LING 1340/2340 Data Science for Linguists, University of Pittsburgh

Go to: LING 1340/2340 home page

Homework 1: Explore Linguistic Data
This homework carries a total of 50 points.

For this homework, let's have you explore a linguistic data set using the Python skills you already have.

Data set

You can process any publicly available linguistic data set of your choice.
You already took a look at two data sets for To-do 1: you may pick one of them, or you may choose something else entirely.
Many of you are familiar with NLTK's corpora. Do not use NLTK's pre-loaded corpora such as nltk.corpus.brown and nltk.corpus.inaugural.
You may, however, download a zipped archive through this page and process the files as you would any other corpora. You might find 1.9 Loading your own Corpus section useful.

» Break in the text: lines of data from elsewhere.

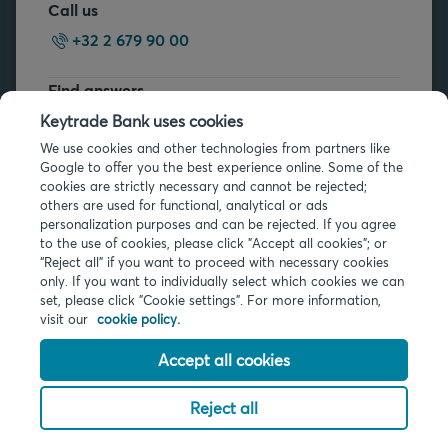
Call us
+32 2 679 90 00
Find answers
FAQs
Keytrade Bank uses cookies
We use cookies and other technologies from partners like
Google to offer you the best experience online. Some of the
cookies are strictly necessary and cannot be rejected;
others are used for functional, analytical or ads
personalization purposes and can be rejected. If you agree
to the use of cookies, please click "Accept all cookies"; or
Legal info
“Reject all” if you want to proceed with necessary cookies
only. If you want to individually select which cookies we can
Privacy
set, please click "Cookie settings". For more information,
Cookies
visit our
cookie policy.
PSD2
Accessibility
Accept all cookies
Reject all
© 2026 Keytrade Bank, Belgian branch of Arkéa Direct Bank SA (France),
subsidiary of Crédit Mutuel Arkéa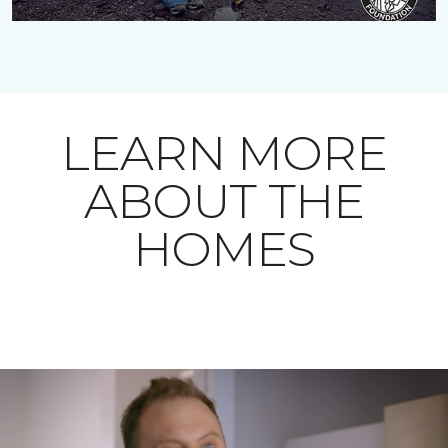
LEARN MORE
ABOUT THE
HOMES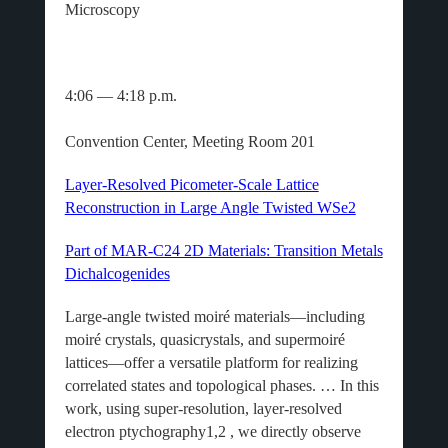
Microscopy
4:06 — 4:18 p.m.
Convention Center, Meeting Room 201
Layer-Resolved Picometer-Scale Lattice
Reconstruction in Large Angle Twisted WSe2
Part of MAR-C24 2D Materials: Transition Metals
Dichalcogenides
Large-angle twisted moiré materials—including
moiré crystals, quasicrystals, and supermoiré
lattices—offer a versatile platform for realizing
correlated states and topological phases. … In this
work, using super-resolution, layer-resolved
electron ptychography1,2 , we directly observe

GitHub dry run with To-do 1

Let's have you practice forking before getting on with Homework.
If you haven't already, fork the Class-Practice-Repo we used in class. Then, clone it onto your laptop.
Inside, you will find todo1/ directory.
Find the text file you previously submitted for To-Do1, and copy it into that directory. Make sure it's named something like todo1_yourname.txt, so it won't conflict with some other student's.
Skip git init, because cloning effectively initializes the directory as a git repo. Do the usual local git routine, which ends with committing. Push to your own GitHub fork.
Then, create a pull request for me. I'll respond as soon as I can!

Repo, files and folders

Start by forking this HW1-Repo GitHub repository.
Once you have your own fork in your GitHub account, clone it onto your laptop. DO NOT DIRECTLY CLONE MY ORIGINAL REPO WITHOUT FORKING FIRST.
In the directory, you will find a folder with your name, say narae/. Your code, as a Jupyter notebook file (xxx.ipynb), should go into that directory.
There is a file named your_script_here.txt. You can delete it. I put it there simply because without it git will ignore empty directories.
You can name the notebook file whatever you want, but remember -- no spaces; use underscore _ instead.
In your personal directory, create a new directory called data, all in lowercase. All your data files should go into this directory. (No need to change data file names to remove spaces; in fact, do not modify the files at all.)
In your Python code, use relative paths when referencing data files. That is, use open("data/corpusfile1.txt") instead of the full path.
While working on your code, you should be frequently committing and pushing to your fork.
The repo is already configured, via the .gitignore file in the root, to ignore any files under data/ directories. (Oops. File was left out. See below.) Therefore, only your Jupyter notebook file (and any other file in the same folder level) will be synced up.
My bad! Somehow the .gitignore file was missing from the HW1-Repo directory. It is there now, but if you forked earlier you can easily create one in the command line. Please see this screenshot. Basically you should execute (you can copy and paste):
echo "*/data/**" > .gitignore

Your code

Your Python code should be written as a Jupyter Notebook. If you are not familiar with it, watch Lynda.com tutorial.
At the top of your Jupyter notebook should be a markdown cell with following information:

Your name, email and date
Info on your data set. The name, author(s), download URL, etc. Basically what you reported back in To-do 1.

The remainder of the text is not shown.